Do you have an unlimited budget for code review and testing? Or can you ignore security vulnerabilities in the code? If not, you might be interested in this novel way of allocating code review and testing resources to better detect security vulnerabilities.

There is already an existing body of research on the correlation between architectural patterns and software defects. This paper focuses on micro patterns (defined for Java classes), looking at their relationship with security vulnerabilities. It outlines micro patterns already defined for Java classes, and analyzes which patterns are present in vulnerable and non-vulnerable versions of these classes across various versions of Apache Tomcat.

Tomcat is selected as the test case because it provides a list of all detected and fixed security vulnerabilities, assigned to individual classes involved. This allows the authors to see which micro patterns (and groupings of the two to three micro patterns) are associated with vulnerable and non-vulnerable classes. From the analysis, the paper identifies micro pattern triangles, where if two of the three micro patterns are present in a class, the class should be considered “at risk.” The risky triangles identified are: CompoundBox-Immutable-Implementor, Pool-Sink-Stateless, and Pool-Sink-LimitedSelf.

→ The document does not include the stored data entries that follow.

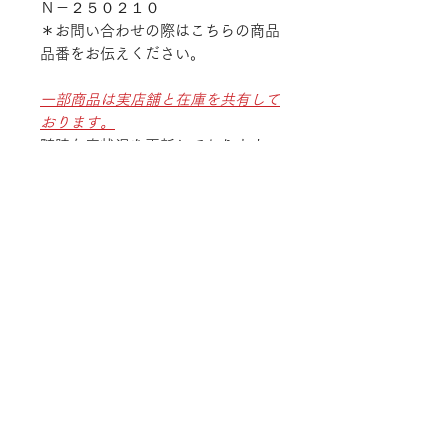
Ｎ－２５０２１０
＊お問い合わせの際はこちらの商品
品番をお伝えください。
一部商品は実店舗と在庫を共有して
おります。
随時在庫状況を更新しております
が、ご注文後でも商品のご用意が出
来ない場合がございます。
予めご了承ください。
TEL
052-875-9222
ADDRESS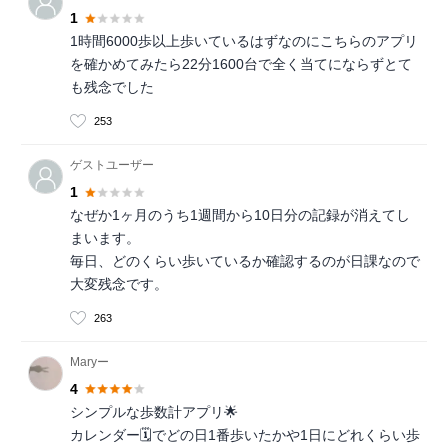
1
1時間6000歩以上歩いているはずなのにこちらのアプリ
を確かめてみたら22分1600台で全く当てにならずとて
も残念でした
253
ゲストユーザー
1
なぜか1ヶ月のうち1週間から10日分の記録が消えてし
まいます。
毎日、どのくらい歩いているか確認するのが日課なので
大変残念です。
263
Maryー
4
シンプルな歩数計アプリ🌟
カレンダー🗓でどの日1番歩いたかや1日にどれくらい歩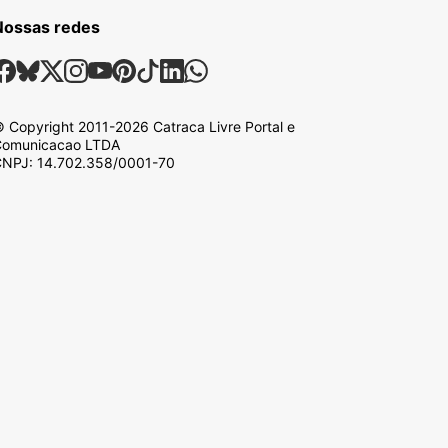
Nossas redes
ossas Redes Sociais
Facebook
Bsky
X
Instagram
Youtube
Pinterest
Tiktok
Linkedin
Whatsapp
 Copyright
2011-2026
Catraca Livre Portal e
omunicacao LTDA
NPJ: 14.702.358/0001-70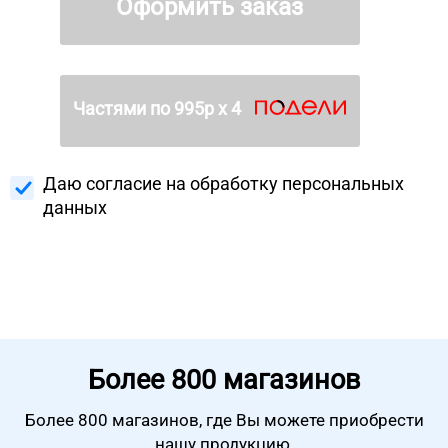
Оформить заказ
Частями по
995
р х 4
Даю согласие на
обработку персональных
данных
Более
800 магазинов
Более 800 магазинов, где Вы можете
приобрести
нашу продукцию.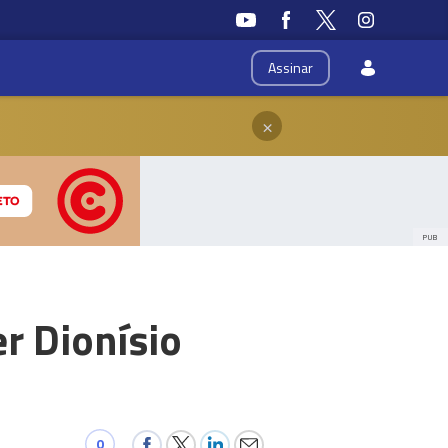
Assinar
×
PUB
r Dionísio
0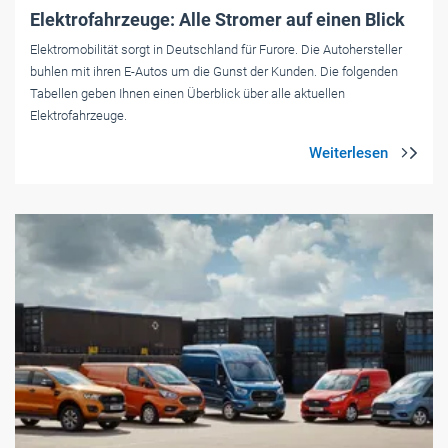
Elektrofahrzeuge: Alle Stromer auf einen Blick
Elektromobilität sorgt in Deutschland für Furore. Die Autohersteller
buhlen mit ihren E-Autos um die Gunst der Kunden. Die folgenden
Tabellen geben Ihnen einen Überblick über alle aktuellen
Elektrofahrzeuge.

The paper does not claim that these patterns (or even their combinations) are unsafe as such, or that their use should be avoided, or any causality at all. The finding is only that such affected classes should get a more thorough review. The paper also identifies safe pairs of micro patterns--which are generally associated with a smaller amount of security vulnerabilities and perhaps do not need as thorough review as other parts.

This paper can be an interesting starting point in statistical code analysis with respect to security vulnerabilities; however, the results should be validated across more diverse code bases, beyond a single software project. Also, it would be highly interesting to see deeper exploration of the relationship between the micro pattern/pattern group presence and the security vulnerability presence, to see if there is any causality or if it’s just statistical correlation.